Although the ewer had been kept in a V&A storeroom, once its origins emerged it needed to be promptly returned to the Gilbert Trust, since it could not be allowed to remain on museum property. The museum needs to abide by the UK government’s Combating Illicit Trade guidelines for museums acquiring or borrowing antiquities.
The 2005 guidelines state: “Museums should acquire and borrow items only if they are legally and ethically sound. They should reject an item if there is any suspicion about it, or about the circumstances surrounding it, after undertaking due diligence.” Arguably the V&A should therefore have taken action many years earlier over the Gilbert ewer.
Relations between the Gilbert Trust and the V&A are close, which facilitated the subsequent arrangements. The trust is chaired by Nicholas Coleridge (V&A chairman) and other trustees include Tristram Hunt (V&A director) and Antonia Boström (V&A director of collections). Unlike the V&A, which cannot normally deaccession, the Gilbert Trust is not under the same legal restrictions.

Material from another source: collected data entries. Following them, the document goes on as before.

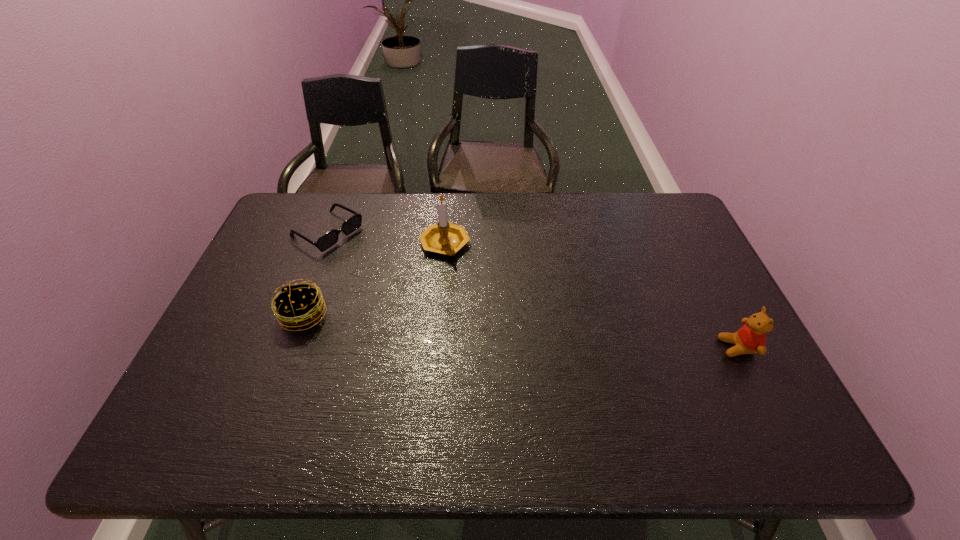 The height and width of the screenshot is (540, 960). Identify the location of vacant space on the desktop that is between the patty and the rightmost object and is positioned with a handle on the tallest object. (559, 334).

Where is `free space on the desktop that is between the patty and the teddy bear and is positioned on the front-facing side of the sunglasses`? This screenshot has width=960, height=540. free space on the desktop that is between the patty and the teddy bear and is positioned on the front-facing side of the sunglasses is located at coordinates (499, 330). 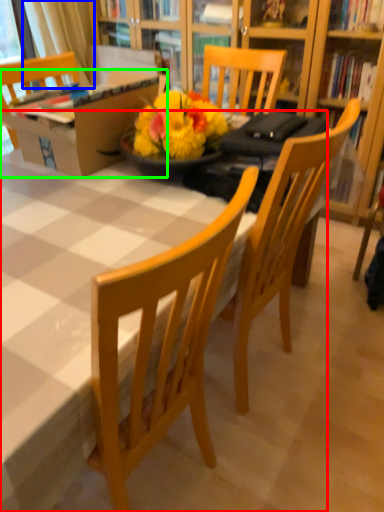 Question: Which object is positioned farthest from desk (highlighted by a red box)? Select from curtain (highlighted by a blue box) and box (highlighted by a green box).

Choices:
 (A) curtain
 (B) box

Answer: (A)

The donation of the ewer was amicably discussed by the Gilbert Trust earlier this year with Turkey’s ministry of culture. It will today be unveiled in Ankara’s Museum of Anatolian Civilizations, where it will be displayed alongside three other ewers of a similar era from what is now north central Turkey. Schuhmacher hopes that the returning ewer will represent “a beautiful ambassador for the Gilbert Collection”.